Canada should remain at present strength in Afghanistan until President Obama’s proposed initiation of de-escalation in 18 months. Following that period, we would then determine our future policy, independently of the United States, but simultaneously. This commitment should be conditional on continuing to receive adequate support from the three crack U.S. Stryker battalions that have been placed under Canadian command at Kandahar. The question of detainees is a side-show. The Allies should develop a common policy about when to hand over detainees to the Afghan government, and what treatment of those detainees will be expected of the Afghans — a more universal implementation of the sort of policy that the Canadians already have in place, in other words.
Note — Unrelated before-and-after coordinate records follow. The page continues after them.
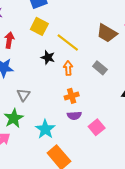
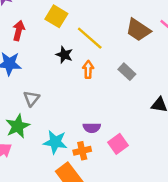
orange cross: (72, 96) -> (82, 151), moved
cyan star: (45, 129) -> (55, 142), turned -30

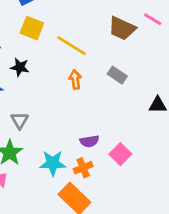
black star: (64, 55) -> (20, 67), moved

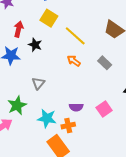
orange arrow: (75, 80) -> (74, 61), turned -56
gray triangle: (20, 120) -> (38, 83), moved
pink square: (120, 154) -> (104, 109), moved

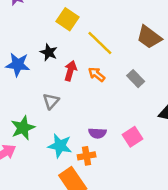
red arrow: (19, 29) -> (70, 71), moved

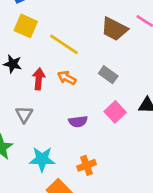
purple semicircle: (97, 133) -> (78, 122), moved
pink square: (133, 137) -> (115, 112), moved
orange cross: (87, 156) -> (87, 165), moved

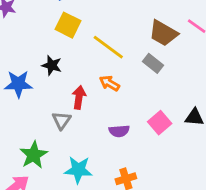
gray rectangle: (108, 75) -> (153, 63), moved
red arrow: (39, 79) -> (79, 97), moved

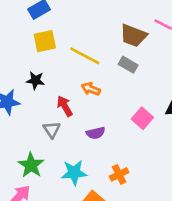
yellow square: (68, 25) -> (45, 41), turned -30
red arrow: (79, 97) -> (65, 106), turned -30
purple semicircle: (119, 131) -> (96, 133), moved

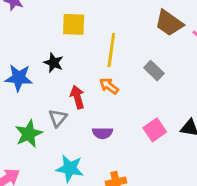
brown trapezoid: (133, 35) -> (169, 23), moved
yellow line: (85, 56) -> (111, 50), turned 56
green star: (31, 165) -> (29, 134), moved

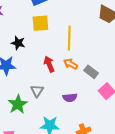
black star: (54, 63) -> (18, 43), moved
gray rectangle: (154, 71) -> (91, 72), moved
red arrow: (77, 97) -> (49, 64), moved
The Harper government should aggressively repeat the rationale for the Afghan intervention originally advanced by the Chrétien government: that terrorism is a threat to all civilized countries, that Canada pledged to do its part, that NATO is the most successful alliance in history and the cornerstone of the security of all its members (except the United States, which provides most of the security), that this is a just and necessary war for the reasons that President Obama and other allied leaders (as well as three successive Canadian prime ministers of both major parties) have articulated, and that premature withdrawal would confirm the Bin Laden charge that the West is decadent and cowardly.
Finally, Harper should acknowledge that it would a fraud to leave, as is currently contemplated, fewer than 1,000 “non-combat” Canadians in the country: They would be nothing but sitting ducks. Canada’s foreign policy establishment must stop moping about Pearsonian peacekeeping and “punching above our weight.” Peacekeeping doesn’t work when there is war, and isn’t usually necessary when there isn’t.
Canada should recognize that it is one of the 12 or 14 most important countries of the 193 in the world, and bulk up its weight accordingly and, to apply that clichéd metaphor, punch that weight. We can’t wallow in nostalgia about peacekeeping and grumble about being under-recognized when we hide our light under a bushel, and announce we are pulling out of an eight-year commitment now that we are on the verge of participating in a much-desired and very necessary victory. In geopolitics, flyweights aren’t heavy-weights. There is no international free lunch. And being served one is an ignoble ambition for such a distinguished country as ours.